On 12 Aug 2016, at 12:47, 'fl' via tlaplus <tla...@xxxxxxxxxxxxxxxx> wrote:



Hi Frédéric,

the axiom system given in the slides that you point to is correct (sound and complete) for LTL. You can also find several variations on LTL proof systems, with different combinations of operators, in our book



Can you prove a theorem likle this one and if not why? 

 ( P <=> Q )                                ( R <=> S )  
--------------------------------------------------------------------
      ( ( P until  R ) <=> ( Q until S ) ) 

Yes, of course you can. But most proof systems for temporal logics (including the one in the slides that you pointed to) are Hilbert-style systems that are not exactly easy to use in practice. If you are lucky, temporal logic books show by induction that you can provably substitute a subformula for an equivalent one and then appeal to this lemma in later proofs.

However, one nice aspect of propositional temporal logic (PTL) is that it is decidable. So, you could use some decision procedure for PTL such as ls4 (http://www.cs.man.ac.uk/~sudam/, the system that we use in the TLA+ Proof System) and ask it if the formula

[](P <=> Q) /\ [](R <=> S) => []( (P until R) <=> (Q until S) )

is valid, and it will tell you that it is. The validity of this formula is equivalent to the validity of your sequent.

Why is predicate calculus never explained in slides of the kind mentionned above?

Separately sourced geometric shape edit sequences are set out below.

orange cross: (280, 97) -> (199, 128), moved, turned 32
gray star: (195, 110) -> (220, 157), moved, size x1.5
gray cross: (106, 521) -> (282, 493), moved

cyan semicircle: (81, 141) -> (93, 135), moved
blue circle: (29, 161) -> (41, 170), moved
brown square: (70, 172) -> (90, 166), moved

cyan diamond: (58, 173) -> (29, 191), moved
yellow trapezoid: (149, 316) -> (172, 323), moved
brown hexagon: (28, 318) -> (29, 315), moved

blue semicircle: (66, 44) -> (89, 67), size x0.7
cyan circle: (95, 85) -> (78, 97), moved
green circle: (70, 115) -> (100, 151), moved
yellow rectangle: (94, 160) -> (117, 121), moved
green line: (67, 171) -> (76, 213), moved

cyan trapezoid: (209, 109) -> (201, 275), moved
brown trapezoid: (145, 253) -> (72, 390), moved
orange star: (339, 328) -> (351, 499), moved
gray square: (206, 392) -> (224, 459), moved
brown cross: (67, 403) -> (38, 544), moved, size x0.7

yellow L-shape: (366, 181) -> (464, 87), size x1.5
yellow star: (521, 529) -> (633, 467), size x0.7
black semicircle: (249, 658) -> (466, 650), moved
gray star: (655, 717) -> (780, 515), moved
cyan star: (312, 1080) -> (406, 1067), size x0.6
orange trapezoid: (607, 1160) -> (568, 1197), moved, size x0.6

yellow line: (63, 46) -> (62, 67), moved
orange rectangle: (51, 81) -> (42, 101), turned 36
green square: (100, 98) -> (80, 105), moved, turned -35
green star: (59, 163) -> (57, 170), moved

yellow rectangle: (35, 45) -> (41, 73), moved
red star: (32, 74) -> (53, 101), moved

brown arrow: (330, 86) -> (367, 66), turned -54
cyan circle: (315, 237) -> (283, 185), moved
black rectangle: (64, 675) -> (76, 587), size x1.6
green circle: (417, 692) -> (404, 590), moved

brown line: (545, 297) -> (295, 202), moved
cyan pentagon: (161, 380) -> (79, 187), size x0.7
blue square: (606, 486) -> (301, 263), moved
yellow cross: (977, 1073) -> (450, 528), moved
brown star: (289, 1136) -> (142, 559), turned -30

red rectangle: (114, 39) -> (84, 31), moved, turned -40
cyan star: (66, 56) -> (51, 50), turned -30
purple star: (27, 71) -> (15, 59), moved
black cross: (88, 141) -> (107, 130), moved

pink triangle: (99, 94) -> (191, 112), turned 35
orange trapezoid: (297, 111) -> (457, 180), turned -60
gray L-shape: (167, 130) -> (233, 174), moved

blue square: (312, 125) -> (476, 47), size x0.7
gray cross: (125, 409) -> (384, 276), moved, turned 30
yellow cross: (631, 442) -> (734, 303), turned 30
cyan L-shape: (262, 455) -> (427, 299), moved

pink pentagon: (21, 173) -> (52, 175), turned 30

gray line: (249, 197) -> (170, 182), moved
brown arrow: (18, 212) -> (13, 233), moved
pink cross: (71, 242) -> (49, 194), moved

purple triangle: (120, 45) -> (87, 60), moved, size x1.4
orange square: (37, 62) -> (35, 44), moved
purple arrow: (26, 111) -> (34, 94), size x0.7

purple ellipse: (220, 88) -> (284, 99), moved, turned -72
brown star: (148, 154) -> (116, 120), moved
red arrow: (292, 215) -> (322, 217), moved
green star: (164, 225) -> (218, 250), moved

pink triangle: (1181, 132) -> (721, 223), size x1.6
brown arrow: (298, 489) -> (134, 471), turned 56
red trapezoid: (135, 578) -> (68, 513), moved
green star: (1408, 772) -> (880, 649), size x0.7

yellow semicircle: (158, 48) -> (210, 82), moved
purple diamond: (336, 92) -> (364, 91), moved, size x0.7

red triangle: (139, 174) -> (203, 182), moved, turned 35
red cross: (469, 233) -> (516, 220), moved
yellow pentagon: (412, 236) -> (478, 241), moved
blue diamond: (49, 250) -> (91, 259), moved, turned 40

First-order temporal logic is easy to define semantically, but hard to axiomatize. In fact, it is expressive enough to unambiguously define arithmetic with addition and multiplication over the natural numbers and any formal axiom system must therefore be incomplete, by Gödel's incompleteness theorem. So logicians find first-order temporal logic mostly boring, unless they can find a fragment with nice meta-properties such as decidability. For deductive program verification, you cannot avoid it but only use a few basic axioms such as

(\A x : []F(x)) <=> [](\A x : F(x))

and a rule for proving liveness from well-founded orderings such as

(S, <) is well-founded
-----------------------------------------------------------------------------------------------------
(\A x \in S : F(x) ~> (G \/ \E y \in S : y < x /\ F(y)) => ((\E x \in S : F(x)) ~> G)

Best regards,
Stephan